• **WHAT THIS TASK INVOLVES**
The reply should hold only the lines from the one with "behawioralnej Ewa Wójcik" through the end of the data, each given exactly.

• **INFORMATION PROVIDED**
------------------------------------

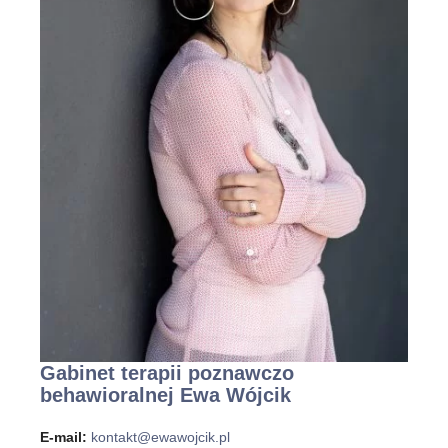
Gabinet terapii poznawczo
behawioralnej Ewa Wójcik
E-mail:
kontakt@ewawojcik.pl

------------------------------------

• **OUTPUT FOR THIS EXERCISE**
behawioralnej Ewa Wójcik
E-mail:
kontakt@ewawojcik.pl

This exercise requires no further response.